Elle se demandait notamment s’il était parti parce qu’il « avait perdu un concours de masculinité au sein de l’équipe de direction de l’UBC, comme c’est le cas pour la plupart des femmes et des minorités visibles dans les établissements dominés par les hommes blancs ».
M. Montalbano lui a dit que son blogue entachait la réputation du Conseil, soulevait des questions sur sa crédibilité académique et mettait potentiellement en question le financement que la Banque Royale du Canada lui accorde. M. Montalbano est vice-président du conseil de RBC Gestion de patrimoine. En 2013, il créait la chaire d’études dont Mme Berdahl est titulaire.
Mme Berdahl, forte d’une carrière universitaire dans plusieurs facultés de commerce, a été embauchée comme première titulaire de la chaire Montalbano en 2014.
Elle a refusé de retirer son billet de blogue et indique qu’on l’a exhortée à ne plus commenter l’affaire.
« Les questions que j’ai soulevées sur la culture organisationnelle, la diversité et le leadership sont directement liées à mon champ d’études, et mon mandat est d’aider les organisations à faire des progrès en matière de genre et de diversité au sein de leur direction.

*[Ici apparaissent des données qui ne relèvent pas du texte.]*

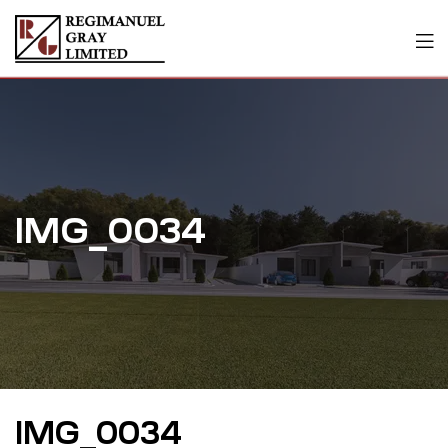
IMG_0034
IMG_0034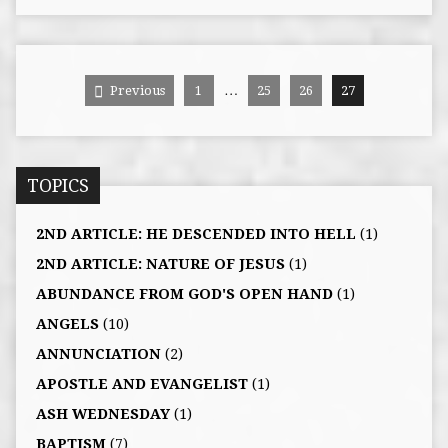
…
Previous
1
25
26
27
TOPICS
2ND ARTICLE: HE DESCENDED INTO HELL
(1)
2ND ARTICLE: NATURE OF JESUS
(1)
ABUNDANCE FROM GOD'S OPEN HAND
(1)
ANGELS
(10)
ANNUNCIATION
(2)
APOSTLE AND EVANGELIST
(1)
ASH WEDNESDAY
(1)
BAPTISM
(7)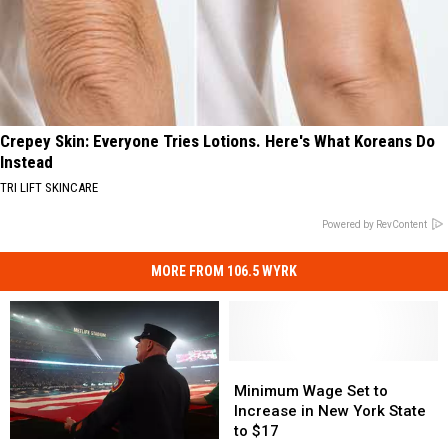
Crepey Skin: Everyone Tries Lotions. Here's What Koreans Do
Instead
TRI LIFT SKINCARE
Powered by RevContent
MORE FROM 106.5 WYRK
Minimum
Minimum
Wage
Wage
Minimum Wage Set to
Set
Set
Increase in New York State
to
to
to $17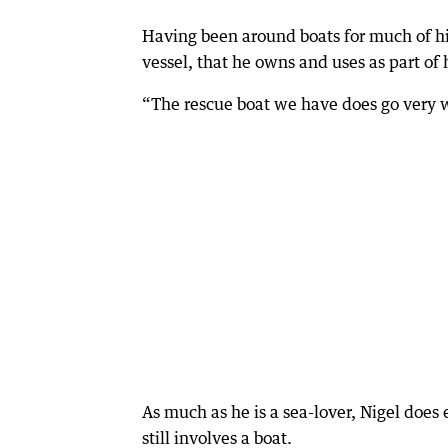
Having been around boats for much of his
vessel, that he owns and uses as part of 
“The rescue boat we have does go very we
As much as he is a sea-lover, Nigel doe
still involves a boat.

Or, jamais dans ma carrière n’ai-je subi autant de pression de la part d’un établissement pour que je me taise », a déclaré Mme Berdahl.
« On m’a sommée de m’abstenir de parler aux médias la semaine qui a suivi la publication de mon billet et d’aborder le sujet durant l’enquête lancée par l’association du personnel académique et la direction de l’UBC sur des allégations d’atteinte à ma liberté académique. Je me suis donc retrouvée muselée, tandis que d’autres membres de l’université écrivaient des articles d’opinion critiques envers moi et mon travail. »
Or, « en me demandant de garder le silence pendant que d’autres pouvaient s’exprimer, l’université minait de nouveau ma liberté académique », a ajouté Mme Berdahl.
Selon le rapport de l’enquête rendu public en octobre, « l’UBC n’a pas assumé sa responsabilité de protéger et de défendre la liberté académique de la professeure Berdahl ».
Le rapport d’enquête conclut également que l’appel de M. Montalbano à Mme Berdahl était « sans précédent et malavisé » et que lui et les autres membres de l’administration de l’université auraient dû faire preuve d’un meilleur jugement et agir « d’une manière plus conforme à l’obligation faite à l’UBC de protéger la liberté académique ».
En réponse, M. Montalbano a démissionné de son poste au conseil et l’ACPPU exige des excuses officielles de l’UBC à l’endroit de Mme Berdahl.
Selon M. Vose, les affaires mettant en cause l’Université de la Saskatchewan et l’UBC montrent que la culture de conformité aux décisions de la direction qui prévaut dans le secteur privé est contraire aux principes de la gouvernance collégiale et de la liberté académique dans les établissements postsecondaires.
« Ces principes n’existent pas que pour la forme. Les universités et collèges doivent faire en sorte qu’ils se traduisent dans leurs activités et fonctionnement quotidiens », conclut-il.